Frédérick Bastien, ProjetJ |

Les changements d’affectation de Pascale
Nadeau et Dominique Poirier ont suscité de nombreuses réactions avant
même d’être annoncées.  Des chroniqueurs ont dénoncé la rétrogradation
anticipée de ces deux journalistes, comme Nathalie Petrowski dans La Presse, Michel Dumais sur Branchez-vous et Michel Vastel sur son blogue,
rappelant les cas de Louise Arcand et Michèle Viroly.  Toutefois, la
critique la plus retentissante est venue de la présidente du Conseil du statut de la femme.

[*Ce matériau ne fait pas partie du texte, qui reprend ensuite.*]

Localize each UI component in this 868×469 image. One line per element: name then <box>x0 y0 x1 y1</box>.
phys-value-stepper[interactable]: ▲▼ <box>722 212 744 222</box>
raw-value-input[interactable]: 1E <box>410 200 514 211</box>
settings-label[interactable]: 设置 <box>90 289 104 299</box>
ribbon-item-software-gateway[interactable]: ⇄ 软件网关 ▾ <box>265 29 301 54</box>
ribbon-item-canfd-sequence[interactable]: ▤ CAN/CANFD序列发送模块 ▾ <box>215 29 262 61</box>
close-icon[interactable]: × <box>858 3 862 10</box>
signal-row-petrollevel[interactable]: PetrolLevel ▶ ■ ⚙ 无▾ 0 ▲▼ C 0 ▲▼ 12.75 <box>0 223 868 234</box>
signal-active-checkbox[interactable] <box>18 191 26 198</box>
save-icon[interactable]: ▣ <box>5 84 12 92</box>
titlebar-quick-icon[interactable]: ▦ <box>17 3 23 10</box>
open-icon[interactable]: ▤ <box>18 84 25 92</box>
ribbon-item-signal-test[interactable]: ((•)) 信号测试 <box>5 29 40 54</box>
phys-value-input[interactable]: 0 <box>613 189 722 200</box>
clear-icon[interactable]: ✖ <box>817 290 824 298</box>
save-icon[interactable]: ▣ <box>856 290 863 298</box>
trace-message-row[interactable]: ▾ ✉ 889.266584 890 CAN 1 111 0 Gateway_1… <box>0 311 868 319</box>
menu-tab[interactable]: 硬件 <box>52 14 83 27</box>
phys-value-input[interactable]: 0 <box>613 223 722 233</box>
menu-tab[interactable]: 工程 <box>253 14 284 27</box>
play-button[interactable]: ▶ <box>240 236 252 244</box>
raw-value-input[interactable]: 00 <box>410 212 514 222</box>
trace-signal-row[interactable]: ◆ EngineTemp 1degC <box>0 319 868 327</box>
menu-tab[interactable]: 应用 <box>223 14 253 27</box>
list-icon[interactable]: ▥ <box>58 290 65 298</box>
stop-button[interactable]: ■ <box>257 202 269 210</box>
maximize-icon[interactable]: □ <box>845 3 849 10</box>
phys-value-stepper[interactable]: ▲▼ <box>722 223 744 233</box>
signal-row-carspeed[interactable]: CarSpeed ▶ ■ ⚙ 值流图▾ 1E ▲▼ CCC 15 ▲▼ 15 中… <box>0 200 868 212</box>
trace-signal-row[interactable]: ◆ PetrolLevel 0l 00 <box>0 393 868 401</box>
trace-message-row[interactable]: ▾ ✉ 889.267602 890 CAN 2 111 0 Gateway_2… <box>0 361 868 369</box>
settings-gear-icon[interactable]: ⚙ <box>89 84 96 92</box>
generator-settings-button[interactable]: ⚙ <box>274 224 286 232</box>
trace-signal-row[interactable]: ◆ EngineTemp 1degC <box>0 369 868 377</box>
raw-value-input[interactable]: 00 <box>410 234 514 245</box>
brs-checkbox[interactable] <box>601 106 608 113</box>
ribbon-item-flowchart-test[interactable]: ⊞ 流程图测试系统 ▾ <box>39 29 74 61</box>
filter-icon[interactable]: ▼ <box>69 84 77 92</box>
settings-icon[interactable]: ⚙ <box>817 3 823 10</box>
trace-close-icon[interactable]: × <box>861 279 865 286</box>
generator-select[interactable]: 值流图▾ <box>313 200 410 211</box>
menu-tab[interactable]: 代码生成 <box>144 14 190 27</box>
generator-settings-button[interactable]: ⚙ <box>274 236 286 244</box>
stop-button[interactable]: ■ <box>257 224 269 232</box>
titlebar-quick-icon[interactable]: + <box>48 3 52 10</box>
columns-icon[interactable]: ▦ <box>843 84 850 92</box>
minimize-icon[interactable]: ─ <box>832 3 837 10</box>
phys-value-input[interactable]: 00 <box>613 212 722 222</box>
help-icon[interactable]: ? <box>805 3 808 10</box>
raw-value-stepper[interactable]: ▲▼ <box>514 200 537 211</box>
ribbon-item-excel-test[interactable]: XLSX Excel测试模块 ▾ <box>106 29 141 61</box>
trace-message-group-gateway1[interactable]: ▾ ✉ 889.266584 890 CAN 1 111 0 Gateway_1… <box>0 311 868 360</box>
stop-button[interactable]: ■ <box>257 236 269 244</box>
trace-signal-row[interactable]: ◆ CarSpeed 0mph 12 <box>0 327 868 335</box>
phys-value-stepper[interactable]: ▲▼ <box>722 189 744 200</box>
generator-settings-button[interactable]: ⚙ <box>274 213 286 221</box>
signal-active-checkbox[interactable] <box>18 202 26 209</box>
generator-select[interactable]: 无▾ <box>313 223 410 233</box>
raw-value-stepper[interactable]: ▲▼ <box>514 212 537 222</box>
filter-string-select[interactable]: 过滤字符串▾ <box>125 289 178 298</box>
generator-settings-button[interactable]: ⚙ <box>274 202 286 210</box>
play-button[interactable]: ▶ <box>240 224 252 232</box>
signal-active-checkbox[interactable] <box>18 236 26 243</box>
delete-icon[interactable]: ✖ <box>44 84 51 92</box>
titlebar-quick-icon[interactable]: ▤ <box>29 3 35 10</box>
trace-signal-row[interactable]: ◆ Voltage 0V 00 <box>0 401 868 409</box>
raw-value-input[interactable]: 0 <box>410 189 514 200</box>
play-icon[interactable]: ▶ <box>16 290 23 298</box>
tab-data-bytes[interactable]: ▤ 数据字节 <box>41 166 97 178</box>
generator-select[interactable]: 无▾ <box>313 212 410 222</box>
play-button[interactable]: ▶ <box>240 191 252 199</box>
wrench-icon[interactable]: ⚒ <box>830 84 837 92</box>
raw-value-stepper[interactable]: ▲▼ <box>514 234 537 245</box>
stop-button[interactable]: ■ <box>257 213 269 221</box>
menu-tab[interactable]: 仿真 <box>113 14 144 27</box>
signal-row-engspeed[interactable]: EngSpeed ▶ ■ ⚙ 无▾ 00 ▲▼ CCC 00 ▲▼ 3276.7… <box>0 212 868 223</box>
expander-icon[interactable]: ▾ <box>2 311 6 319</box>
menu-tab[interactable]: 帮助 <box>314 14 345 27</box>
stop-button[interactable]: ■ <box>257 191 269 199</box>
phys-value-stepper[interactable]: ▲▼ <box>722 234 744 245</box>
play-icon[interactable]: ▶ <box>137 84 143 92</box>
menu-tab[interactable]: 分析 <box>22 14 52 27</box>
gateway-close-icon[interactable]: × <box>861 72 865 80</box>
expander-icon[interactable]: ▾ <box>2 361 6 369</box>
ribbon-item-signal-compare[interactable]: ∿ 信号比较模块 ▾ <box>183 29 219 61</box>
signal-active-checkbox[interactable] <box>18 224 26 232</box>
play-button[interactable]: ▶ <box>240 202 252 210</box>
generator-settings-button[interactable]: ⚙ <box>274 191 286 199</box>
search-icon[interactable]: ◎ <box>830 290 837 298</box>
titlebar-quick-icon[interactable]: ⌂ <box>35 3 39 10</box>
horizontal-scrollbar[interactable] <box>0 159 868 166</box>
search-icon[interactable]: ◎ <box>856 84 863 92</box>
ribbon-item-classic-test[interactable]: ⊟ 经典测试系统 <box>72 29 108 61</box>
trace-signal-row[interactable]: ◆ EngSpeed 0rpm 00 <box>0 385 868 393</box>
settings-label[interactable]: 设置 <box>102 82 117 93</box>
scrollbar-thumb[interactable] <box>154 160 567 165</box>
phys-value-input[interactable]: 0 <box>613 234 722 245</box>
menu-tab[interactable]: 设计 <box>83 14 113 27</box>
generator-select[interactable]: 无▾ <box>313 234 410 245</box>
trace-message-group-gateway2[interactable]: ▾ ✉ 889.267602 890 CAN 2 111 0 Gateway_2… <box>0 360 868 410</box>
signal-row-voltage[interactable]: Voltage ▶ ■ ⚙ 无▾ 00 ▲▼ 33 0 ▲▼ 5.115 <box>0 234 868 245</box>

Le rôle des femmes au sein de la profession journalistique alimente les débats depuis longtemps. Dès les années 1970, le CRTC et les organisations médiatiques furent interpellés par des travailleuses de l’information et des groupes féministes qui dénonçaient la discrimination faite à leur endroit. Elles critiquaient le monopole masculin au sein des postes de décision dans les entreprises de presse, la très forte prédominance des hommes parmi les acteurs de l’actualité entendus dans les reportages et l’image stéréotypée de la femme véhiculée dans les nouvelles. Au début des années 1980, le CRTC créa un groupe de travail sur le sujet, mais il n’a jamais adopté de politique précise et contraignante à l’égard des radiodiffuseurs pour les obliger à accroître significativement la présence des femmes sur les ondes. La SRC, elle, a émis en 1991 une directive pour assurer une représentation équitable des hommes et des femmes dans ses émissions, notamment en équilibrant les points de vue sollicités auprès des personnes des deux sexes qui se prononcent sur des sujets d’actualité.

 

La situation des femmes journalistes a considérablement évolué au cours des dernières années. Selon Armande Saint-Jean (« L’apport des femmes au renouvellement des pratiques professionnelles : le cas des journalistes », Recherches féministes, 2000), près du tiers des journalistes au Québec étaient des femmes au milieu des années 1990. L’accession de Sophie Thibault et, dès janvier prochain, de Céline Galipeau à la barre des principaux journaux télévisés présentés en fin de soirée témoignent aussi de cette évolution.

 

Récemment, nous rapportions sur ce site les résultats d’une étude menée par Marie-Ève Carignan à l’Université de Montréal sur des journaux télévisés québécois et français. Au chapitre de la présence des femmes parmi les journalistes à l’antenne, on y signalait une meilleure performance de Radio-Canada par rapport au réseau TVA, où le nombre de journalistes masculins est plus du double de celui des femmes. Au cours de la semaine analysée, la chercheuse a plutôt dénombré 26 hommes et 33 femmes parmi les journalistes de la télé publique (excluant les chefs d’antenne). Ces résultats confirment ceux d’une autre recherche menée par l’auteur de ces lignes (disponible ici) sur un plus grand corpus de bulletins de nouvelles diffusés en 2000. À l’époque, plus de 40% des reportages présentés au Téléjournal étaient faits par des femmes, comparativement à près de 30% au TVA de 22 heures. L’étude de Denis Monière et Julie Fortier (Radioscopie de l’information télévisée au Canada, Presses de l’Université de Montréal, 2000) allait dans le même sens, observant même des pourcentages encore un peu plus élevés de femmes journalistes sur les ondes.

 

Ces données ne suffisent certainement pas à dresser un portrait complet de la situation des femmes dans la profession journalistique au Québec. Elles incitent cependant à tenir des propos plus nuancés que ceux qu’ont eu certains intervenants au cours des derniers jours. Cette controverse nous rappelle aussi que la recherche des faits est un exercice essentiel au journalisme. Il semble que certain soient moins prompts à s’y livrer qu’à simplement donner leurs opinions sur la base d’impressions et de récits anecdotiques.